Everyone says that confidence is a make-it-or-break-it trait. A lack of confidence shows in everything that you do. It is as if people can see the “L” for loser branded on your forehead. If you don’t have confidence, you’re doomed. You’ll likely never reach your goals, you’ll never amount to the success you’ve been trying to reach.
Lack of confidence is generally considered a weakness. But, I would have to disagree, at least in the assumption that timidity is always a bad thing. There are Alpha personalities in any profession that can “Babe Ruth” it by proclaiming they’re going to hit the ball out of the park, and then do exactly that. They can say it was their confidence that got them to the top of their game. Or, it was “positive thinking” that helped them to manifest their desires. Many people take a chapter out of “The Secret” and use its theory that one’s thoughts directly impact one’s successes in life, love, and career. The book is now a cult classic with self-help junkies.
Yes, positive thinking helps and, yes, many people firmly believe that there is “no such thing as luck” because hard work is what equals success. And they very well may have a point. Hard work has been used by many over the centuries to realize the “American Dream.” Remember though, not everyone has been born with the same circumstances, resources, or opportunities. That doesn’t mean that the impossible can’t be done. There are plenty of rags-to-riches stories and self-made millionaires and billionaire. So, it stands to reason, all it should take for a writer to obtain success is to always remain positive, to never fall into a state if self-doubt or self-loathing or depression of course…for some of us sensitive writers prone to mood instabilities.

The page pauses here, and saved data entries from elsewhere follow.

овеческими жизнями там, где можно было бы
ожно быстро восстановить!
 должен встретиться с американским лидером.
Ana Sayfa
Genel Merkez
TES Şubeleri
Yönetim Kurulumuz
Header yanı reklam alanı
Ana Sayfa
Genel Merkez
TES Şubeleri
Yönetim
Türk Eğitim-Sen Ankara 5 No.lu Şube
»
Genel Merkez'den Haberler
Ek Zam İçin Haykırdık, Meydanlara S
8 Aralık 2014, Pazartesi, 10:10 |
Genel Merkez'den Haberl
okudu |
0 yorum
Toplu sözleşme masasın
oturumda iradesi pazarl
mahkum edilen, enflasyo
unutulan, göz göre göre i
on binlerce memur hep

If your Alpha level leads you to “Babe Ruth” many things in life and you have all of the trophies to prove it, great. I’m really happy for you…and no, I’m not being facetious. Dream boards are highly popular, for instance. Goals are important to have and are necessary to write down. Visualizing your success is a tool that the world’s best athletes, artists, and CEOs swear by.

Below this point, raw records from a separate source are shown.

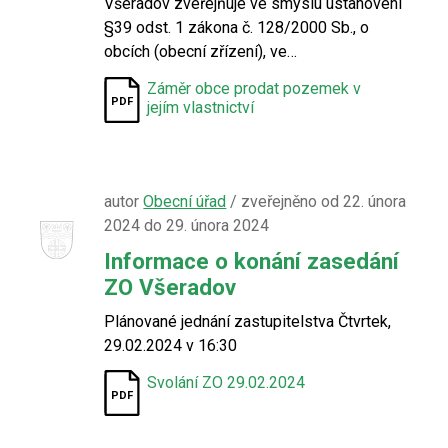
Všeradov zveřejňuje ve smyslu ustanovení
§39 odst. 1 zákona č. 128/2000 Sb., o
obcích (obecní zřízení), ve…
Záměr obce prodat pozemek v
jejím vlastnictví
autor
Obecní úřad
/ zveřejněno od 22. února
2024 do 29. února 2024
Informace o konání zasedání
ZO Všeradov
Plánované jednání zastupitelstva Čtvrtek,
29.02.2024 v 16:30
Svolání ZO 29.02.2024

Nevertheless, many of us are unable to claim we are going to hit the jackpot, and then actually do it. Many others visualize their success and strive to manifest their destiny, only to swing and miss the ball, altogether.
At the end of the day, unless you’re a robot, self-doubt is a very natural human emotion. Sometimes we create something, and our gut tells us it’s fantastic, but more times than we’d like to count, doubt creeps in and makes us question our abilities and ourselves. Before you go thinking that this is a bad thing, try to use self-doubt to serve your highest good. Embracing what appears to be a negative emotion might feel counter-productive at first, but it’s a healthy step towards managing your ego.

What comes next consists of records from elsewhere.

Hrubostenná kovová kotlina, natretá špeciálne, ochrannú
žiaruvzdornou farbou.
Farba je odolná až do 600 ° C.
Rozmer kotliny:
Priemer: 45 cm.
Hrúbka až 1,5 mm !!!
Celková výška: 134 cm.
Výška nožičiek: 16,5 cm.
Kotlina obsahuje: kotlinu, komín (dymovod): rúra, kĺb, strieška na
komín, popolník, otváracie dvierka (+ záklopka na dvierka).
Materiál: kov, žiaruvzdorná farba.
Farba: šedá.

There is nothing wrong with being confident and even taking it a step farther toward bragging. Just don’t take it too far. We all know someone who has. It’s the same with ingesting too much self-doubt. You can allow it to cripple you and make you immobile. It’s a balance creative people, and especially writers must find, to walk a fine line between self-flagellation and embracing self-doubt as a motivator.
The Bottom Line:
Feeling inadequate about our abilities and ourselves is nothing to get excited about, but see it as a personal growth opportunity. Shift perspective. Some of the most talented and successful people experience self-doubt. It’s a human emotion. How we handle our insecurities and fear of failure is what determines the outcome. Do we fight the fire of self-doubt, or do we walk through it and come out the other side? I say it’s okay to feel insecure about your craft as a writer and have questions about whether or not your work is any “good.” We wouldn’t be human if we didn’t doubt ourselves or experience some form of imposter syndrome.
I think it’s okay to be uncertain about whether or not you’ll get that book deal, or if anyone, other than your family and friends, will buy your book. While we can’t foresee the future, all we can do is put our best efforts in our craft. We shouldn’t compare ourselves to other “successful” published authors who may have gotten to their goals at a much younger age, sold more books, etc. We can certainly read more books and learn from the greats. We can push past negative thoughts, and be okay if we are not always exuding confidence. It’s okay to fail, too. The world’s most successful people have failed and failed miserably, often multiple times, before they got things right.
What’s most important is getting back up again, getting out of bed the next day, rolling up our sleeves, staring beyond the blank page, and putting proverbial pen to paper. Self-doubt keeps us humble and helps us fully appreciate our wins. A little humility is not such a bad thing, after all.